> _Transcribed page contents_
↓

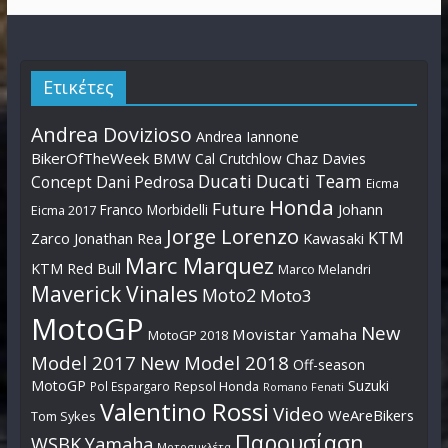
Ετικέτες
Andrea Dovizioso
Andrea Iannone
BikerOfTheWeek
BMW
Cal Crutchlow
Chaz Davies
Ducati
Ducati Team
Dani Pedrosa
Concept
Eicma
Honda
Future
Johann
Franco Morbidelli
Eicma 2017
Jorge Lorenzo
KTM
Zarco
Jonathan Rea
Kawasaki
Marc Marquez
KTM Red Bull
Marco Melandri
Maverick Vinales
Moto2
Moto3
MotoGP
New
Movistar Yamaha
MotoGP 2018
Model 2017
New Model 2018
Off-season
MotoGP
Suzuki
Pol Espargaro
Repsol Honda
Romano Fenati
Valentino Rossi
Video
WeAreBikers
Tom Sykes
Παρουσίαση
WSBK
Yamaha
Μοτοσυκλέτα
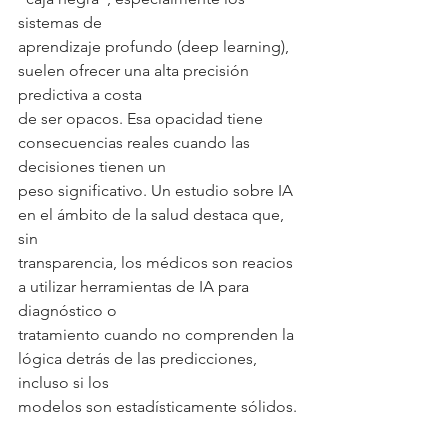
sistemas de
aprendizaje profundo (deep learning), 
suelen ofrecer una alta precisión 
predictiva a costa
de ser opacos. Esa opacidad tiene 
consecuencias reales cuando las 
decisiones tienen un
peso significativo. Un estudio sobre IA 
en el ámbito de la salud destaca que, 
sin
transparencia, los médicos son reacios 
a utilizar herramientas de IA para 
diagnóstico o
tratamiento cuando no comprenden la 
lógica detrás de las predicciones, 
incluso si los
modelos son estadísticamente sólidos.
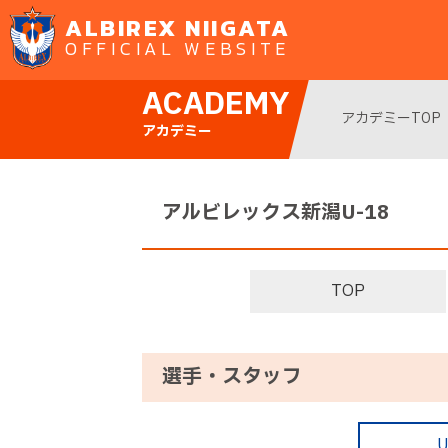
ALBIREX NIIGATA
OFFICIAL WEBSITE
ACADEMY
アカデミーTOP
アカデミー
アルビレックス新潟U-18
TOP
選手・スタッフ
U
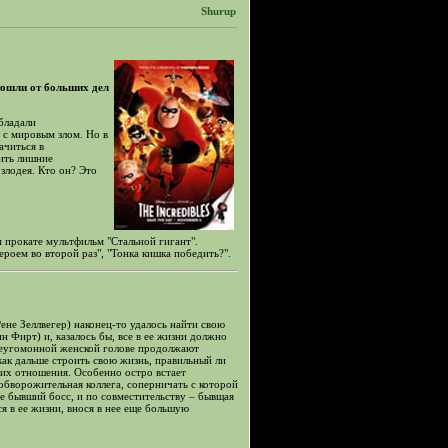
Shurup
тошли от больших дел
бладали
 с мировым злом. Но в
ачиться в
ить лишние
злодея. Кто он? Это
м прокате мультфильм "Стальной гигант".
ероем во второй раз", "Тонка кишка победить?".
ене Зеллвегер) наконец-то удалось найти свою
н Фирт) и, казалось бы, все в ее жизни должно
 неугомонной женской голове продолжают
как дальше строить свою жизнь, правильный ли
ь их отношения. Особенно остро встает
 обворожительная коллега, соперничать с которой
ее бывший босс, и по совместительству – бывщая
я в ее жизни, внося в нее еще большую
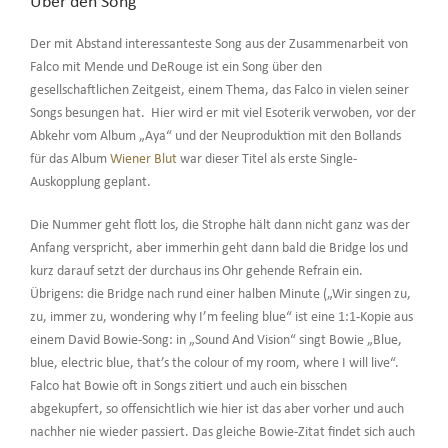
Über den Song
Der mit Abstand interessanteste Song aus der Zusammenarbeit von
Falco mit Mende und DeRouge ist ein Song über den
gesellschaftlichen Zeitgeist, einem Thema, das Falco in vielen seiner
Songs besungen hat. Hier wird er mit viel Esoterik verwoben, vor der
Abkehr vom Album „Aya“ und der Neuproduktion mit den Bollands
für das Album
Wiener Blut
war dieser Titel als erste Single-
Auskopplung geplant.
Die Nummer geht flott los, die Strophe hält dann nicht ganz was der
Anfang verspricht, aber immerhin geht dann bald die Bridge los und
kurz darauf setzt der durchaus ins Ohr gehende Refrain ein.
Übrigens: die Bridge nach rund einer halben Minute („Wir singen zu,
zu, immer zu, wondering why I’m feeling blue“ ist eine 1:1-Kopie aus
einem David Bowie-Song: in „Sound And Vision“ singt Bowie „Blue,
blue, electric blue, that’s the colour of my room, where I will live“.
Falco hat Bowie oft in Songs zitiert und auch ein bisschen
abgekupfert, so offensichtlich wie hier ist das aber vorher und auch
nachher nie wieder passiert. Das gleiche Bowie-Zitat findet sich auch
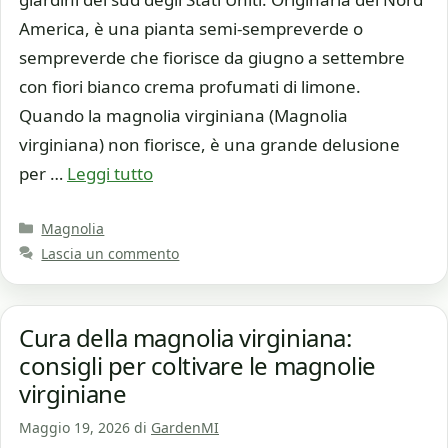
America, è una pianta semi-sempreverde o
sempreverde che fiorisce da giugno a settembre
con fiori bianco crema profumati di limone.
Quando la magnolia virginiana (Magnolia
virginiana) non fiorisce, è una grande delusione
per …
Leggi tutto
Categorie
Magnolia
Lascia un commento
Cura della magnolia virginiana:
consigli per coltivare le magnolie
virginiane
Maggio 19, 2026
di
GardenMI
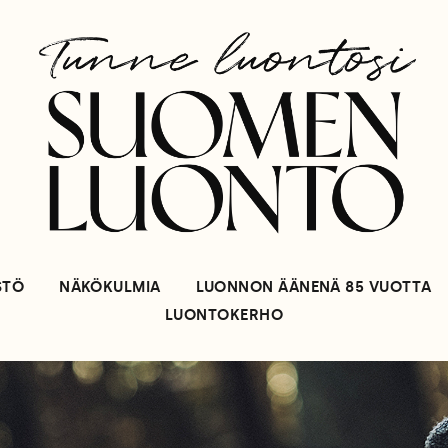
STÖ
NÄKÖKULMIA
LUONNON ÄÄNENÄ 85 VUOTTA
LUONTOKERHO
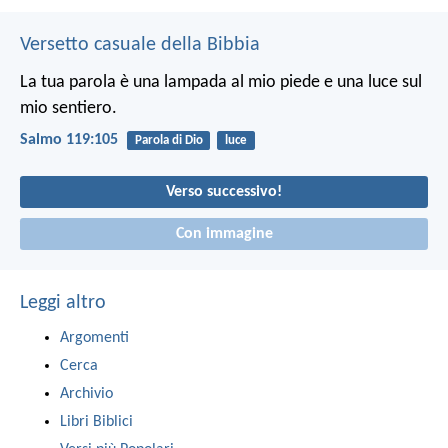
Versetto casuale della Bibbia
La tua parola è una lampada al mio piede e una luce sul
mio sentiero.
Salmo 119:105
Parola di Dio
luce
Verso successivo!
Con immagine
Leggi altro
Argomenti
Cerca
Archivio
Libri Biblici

↑
↓

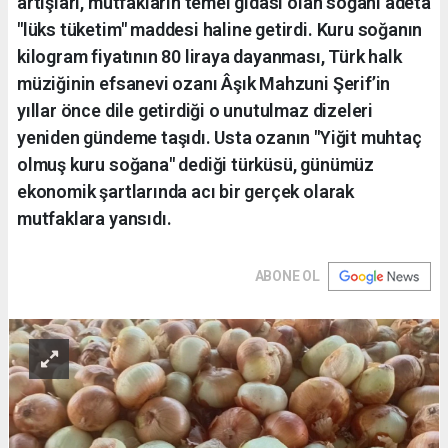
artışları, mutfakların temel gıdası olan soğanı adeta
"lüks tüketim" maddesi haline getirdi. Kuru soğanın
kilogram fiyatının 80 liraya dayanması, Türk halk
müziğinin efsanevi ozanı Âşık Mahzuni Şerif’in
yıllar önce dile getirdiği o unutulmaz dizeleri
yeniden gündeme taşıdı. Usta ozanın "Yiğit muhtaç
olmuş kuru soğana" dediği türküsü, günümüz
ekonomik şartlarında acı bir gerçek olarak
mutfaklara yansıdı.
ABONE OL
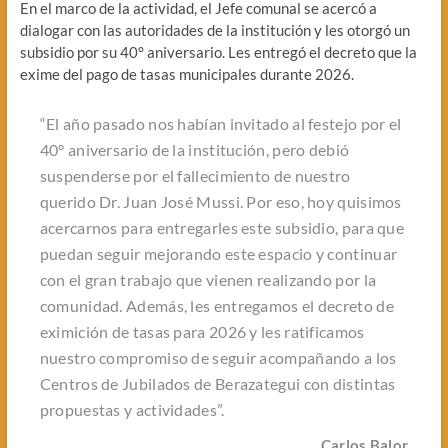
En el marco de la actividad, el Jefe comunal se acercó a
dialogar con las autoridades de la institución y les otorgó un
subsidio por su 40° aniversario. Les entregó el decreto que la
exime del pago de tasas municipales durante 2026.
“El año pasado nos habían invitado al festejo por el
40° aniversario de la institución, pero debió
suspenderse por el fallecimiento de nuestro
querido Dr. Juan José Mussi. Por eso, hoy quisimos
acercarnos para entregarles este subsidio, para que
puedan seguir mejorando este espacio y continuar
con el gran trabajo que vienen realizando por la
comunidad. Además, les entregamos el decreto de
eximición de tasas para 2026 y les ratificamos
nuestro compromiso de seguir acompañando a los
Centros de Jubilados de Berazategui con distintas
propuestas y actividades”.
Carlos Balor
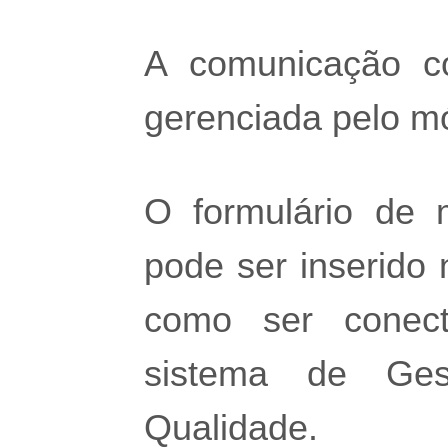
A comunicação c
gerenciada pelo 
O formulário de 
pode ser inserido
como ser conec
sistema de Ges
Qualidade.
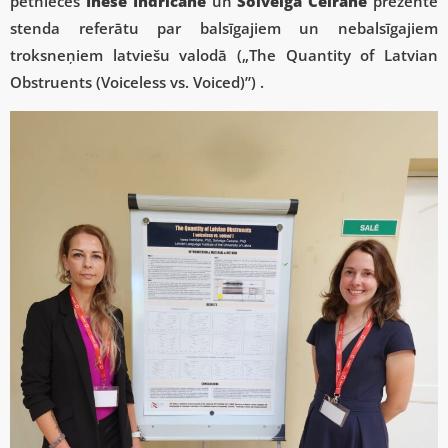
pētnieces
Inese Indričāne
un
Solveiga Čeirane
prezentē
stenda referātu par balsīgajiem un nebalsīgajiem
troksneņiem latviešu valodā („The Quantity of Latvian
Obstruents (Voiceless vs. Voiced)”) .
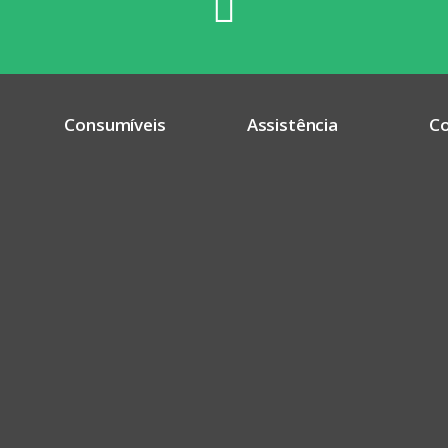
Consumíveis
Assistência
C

↑

> _Exercise aim_
The lines to return are those in the records above that hold the word "auch".

> _Result for this task_
Falco hat Bowie oft in Songs zitiert und auch ein bisschen
abgekupfert, so offensichtlich wie hier ist das aber vorher und auch
nachher nie wieder passiert. Das gleiche Bowie-Zitat findet sich auch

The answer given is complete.